#### [Page-level text extractions]
Start of Block
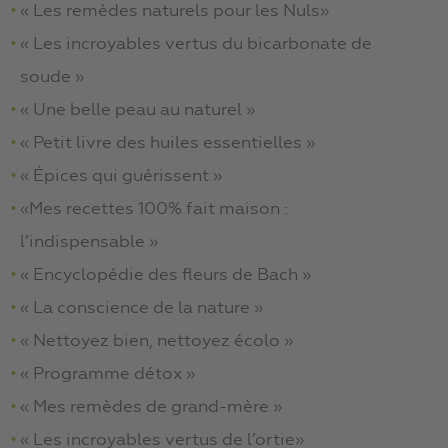
« Les remèdes naturels pour les Nuls»
« Les incroyables vertus du bicarbonate de
soude »
« Une belle peau au naturel »
« Petit livre des huiles essentielles »
« Épices qui guérissent »
«Mes recettes 100% fait maison :
l’indispensable »
« Encyclopédie des fleurs de Bach »
« La conscience de la nature »
« Nettoyez bien, nettoyez écolo »
« Programme détox »
« Mes remèdes de grand-mère »
« Les incroyables vertus de l’ortie»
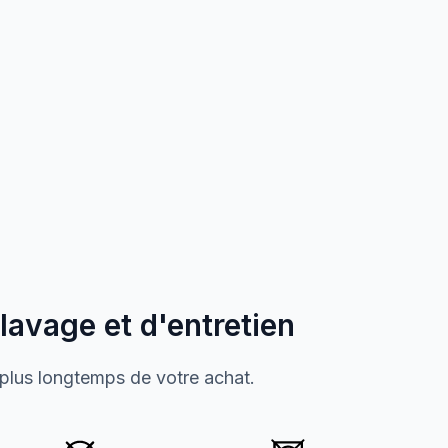
 lavage et d'entretien
 plus longtemps de votre achat.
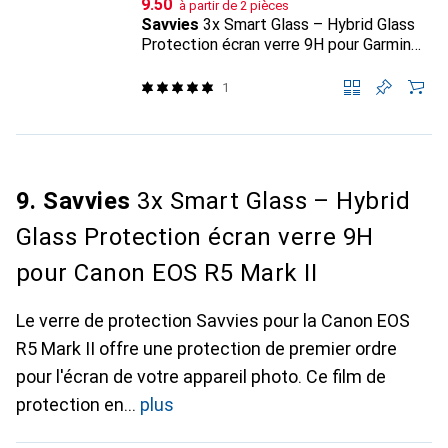
CHF
9.50
à partir de 2 pièces
Savvies
3x Smart Glass – Hybrid Glass
Protection écran verre 9H pour Garmin
Edge 1040
1
9. Savvies
3x Smart Glass – Hybrid
Glass Protection écran verre 9H
pour Canon EOS R5 Mark II
Le verre de protection Savvies pour la Canon EOS
R5 Mark II offre une protection de premier ordre
pour l'écran de votre appareil photo. Ce film de
protection en
plus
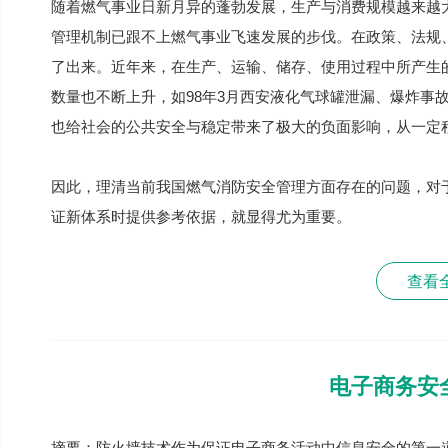
随着燃气事业日新月异的蓬勃发展，生产与消费规模越来越
管理机制已跟不上燃气事业飞速发展的步伐。在政策、法规
了出来。近年来，在生产、运输、储存、使用过程中所产生
数量也不断上升，如98年3月西安液化气球罐泄漏、爆炸事
也给社会的公共安全与稳定带来了极大的负面影响，从一定
因此，理清当前我国燃气消防安全管理方面存在的问题，对
证新体系时提供参考依据，就显得尤为重要。
查看
电子商务安
摘要：防火墙技术作为保证电子商务活动中信息安全的第一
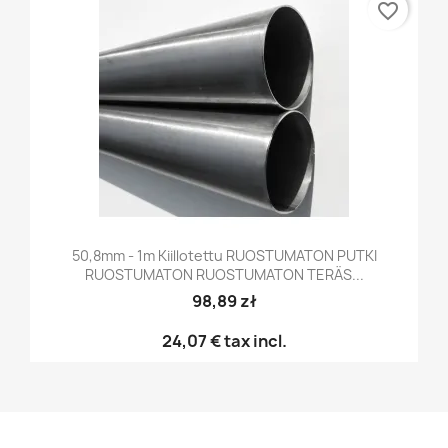
favorite_border
50,8mm - 1m Kiillotettu RUOSTUMATON PUTKI
RUOSTUMATON RUOSTUMATON TERÄS...
98,89 zł
24,07 €
tax incl.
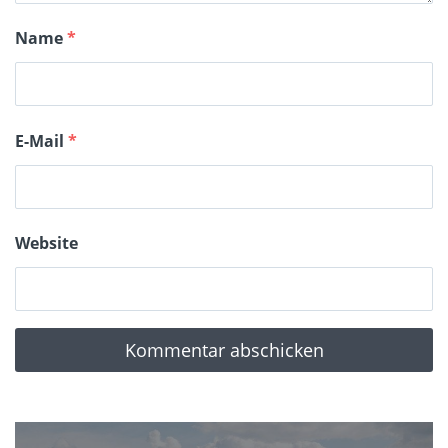
Name
*
E-Mail
*
Website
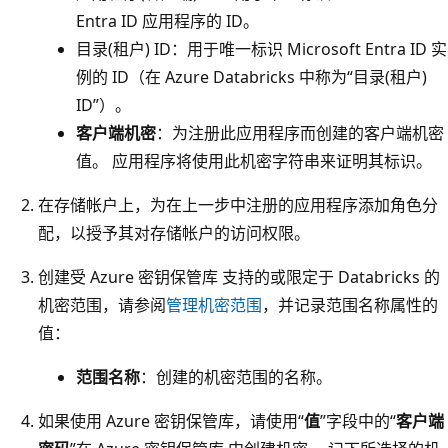
Entra ID 应用程序的 ID。
目录(租户) ID
：用于唯一标识 Microsoft Entra ID 实
例的 ID（在 Azure Databricks 中称为“目录(租户)
ID”）。
客户端机密
：为注册此应用程序而创建的客户端机密
值。 应用程序将使用此机密字符串来证明其标识。
在存储帐户上，为在上一步中注册的应用程序添加角色分
配，以授予其对存储帐户的访问权限。
创建受 Azure 密钥保管库 支持的或限定于 Databricks 的
机密范围，请参阅
管理机密范围
，并记录范围名称属性的
值：
范围名称
：创建的机密范围的名称。
如果使用 Azure 密钥保管库，请使用“
值
”字段中的“
客户端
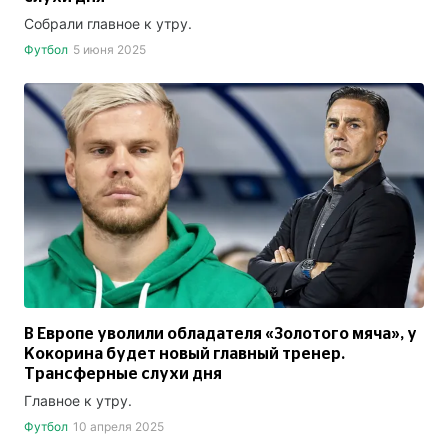
Собрали главное к утру.
Футбол
5 июня 2025
В Европе уволили обладателя «Золотого мяча», у
Кокорина будет новый главный тренер.
Трансферные слухи дня
Главное к утру.
Футбол
10 апреля 2025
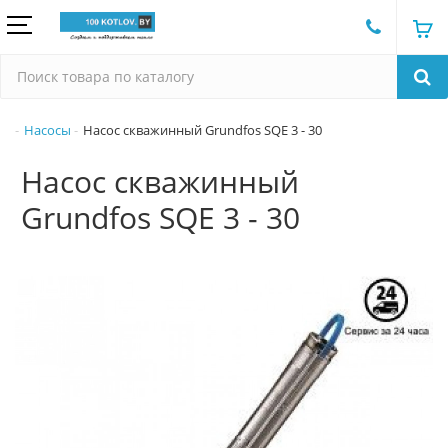
Насосы
Насос скважинный Grundfos SQE 3 - 30
Насос скважинный
Grundfos SQE 3 - 30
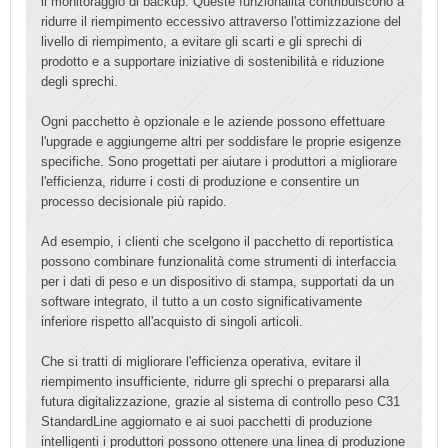
il monitoraggio di backup. Queste funzionalità contribuiscono a
ridurre il riempimento eccessivo attraverso l'ottimizzazione del
livello di riempimento, a evitare gli scarti e gli sprechi di
prodotto e a supportare iniziative di sostenibilità e riduzione
degli sprechi.
Ogni pacchetto è opzionale e le aziende possono effettuare
l'upgrade e aggiungerne altri per soddisfare le proprie esigenze
specifiche. Sono progettati per aiutare i produttori a migliorare
l'efficienza, ridurre i costi di produzione e consentire un
processo decisionale più rapido.
Ad esempio, i clienti che scelgono il pacchetto di reportistica
possono combinare funzionalità come strumenti di interfaccia
per i dati di peso e un dispositivo di stampa, supportati da un
software integrato, il tutto a un costo significativamente
inferiore rispetto all'acquisto di singoli articoli.
Che si tratti di migliorare l'efficienza operativa, evitare il
riempimento insufficiente, ridurre gli sprechi o prepararsi alla
futura digitalizzazione, grazie al sistema di controllo peso C31
StandardLine aggiornato e ai suoi pacchetti di produzione
intelligenti i produttori possono ottenere una linea di produzione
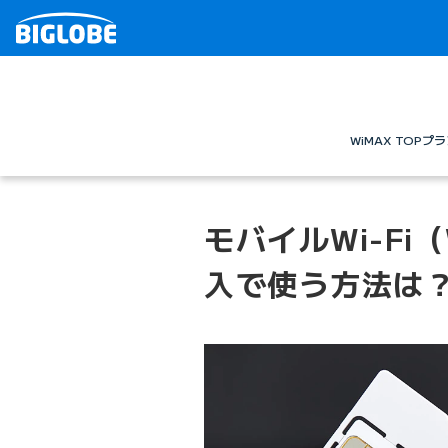
WiMAX TOP
プラ
モバイルWi-Fi
入で使う方法は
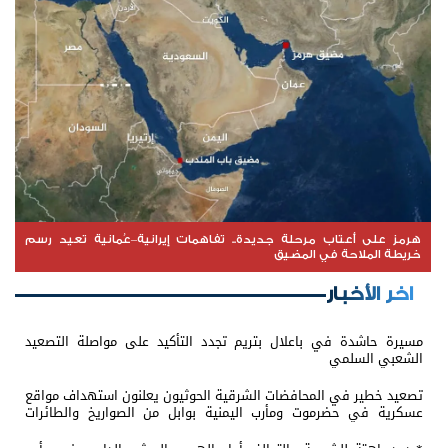
هرمز على أعتاب مرحلة جديدة.. تفاهمات إيرانية–عُمانية تعيد رسم
خريطة الملاحة في المضيق
اخر الأخبار
مسيرة حاشدة في باعلال بتريم تجدد التأكيد على مواصلة التصعيد
الشعبي السلمي
تصعيد خطير في المحافضات الشرقية الحوثيون يعلنون استهداف مواقع
عسكرية في حضرموت ومأرب اليمنية بوابل من الصواريخ والطائرات
المسيّرة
End of Block
#### [What is expected]
Wherever the string "RUOSTUMATON" appears in the records above, copy the line it sits in.

#### [Response to this task]
50,8mm - 1m Kiillotettu RUOSTUMATON PUTKI
RUOSTUMATON RUOSTUMATON TERÄS...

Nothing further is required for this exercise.